Much like the last quote, George Orwell here dives into the corruptive power of power itself, and what leads individuals or organizations to seek power for themselves.

‘The masses never revolt of their own accord, and they never revolt merely because they are oppressed. Indeed, so long as they are not permitted to have standards of comparison, they never even become aware that they are oppressed.’

The Party is controlling what people know in order to control their minds, in order to control their actions.

‘Power is in tearing human minds to pieces and putting them together again in new shapes of your own choosing.’

He who controls the discourse controls what we know and what we believe.

‘The choice for mankind lies between freedom and happiness and for the great bulk of mankind, happiness is better.’

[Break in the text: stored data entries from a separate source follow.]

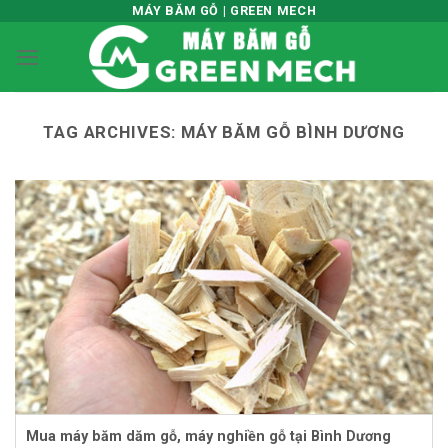
Skip
MÁY BĂM GỖ | GREEN MECH
to
content
TAG ARCHIVES:
MÁY BĂM GỖ BÌNH DƯƠNG
Mua máy băm dăm gỗ, máy nghiền gỗ tại Bình Dương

An elaboration of “freedom is slavery,” this quote illustrates the ways in which the Party seeks to control its people by giving them ‘what they want’ — a simple, unthinking, fully controlled life.

‘Doublethink means the power of holding two contradictory beliefs in one’s mind simultaneously, and accepting both of them.’

While being able to understand two contradictory points of view as equally valid might be considered a good thing, George Orwell’s doublethink refers to the newspeak term for citizens acknowledging that the Party contradicts itself, but being able to fully recognize what this means.

‘Being in a minority, even in a minority of one, did not make you mad. There was truth and there was untruth, and if you clung to the truth even against the whole world, you were not mad.’

It sometimes seems impossible, and yet it is so important that we cling on to our common sense.

‘The best books… are those that tell you what you know already.’

Sadly, we can probably all recognize the confirmation bias we seek out when consuming media or even just participating in conversations IRL or online. We look for our own beliefs to be proven ‘true’, and find it hard to consume other points of view (perhaps out of a fear that we will be persuaded to give up our own beliefs).

‘What can you do, thought Winston, against the lunatic who is more intelligent than yourself; who gives your arguments a fair hearing and simply persists in his lunacy?’

‘Reality exists in the human mind and nowhere else.’

While scary, this quote is arguably true: we each create our own reality based on experience and perceived norms, and filter the world through those presets.

‘The past was erased, the erasure was forgotten, the lie became the truth.’

And thus, Orwell has shown exactly how history is written and how reality can be manipulated by those in power. When enough people believe a thing and proclaim it as truth, and nobody has the power to safeguard actual truth, reality becomes moldable.

These scary quotes from George Orwell’s Nineteen Eighty-Four should serve as a warning to all of us about the state of the world, and what future dystopian fiction truly tries to warn us against.

But it is not all bad — let’s remember this particular quotation from Orwell’s novel, and celebrate the power of facts:

‘There was truth and there was untruth, and if you clung to the truth even against the whole world, you were not mad.’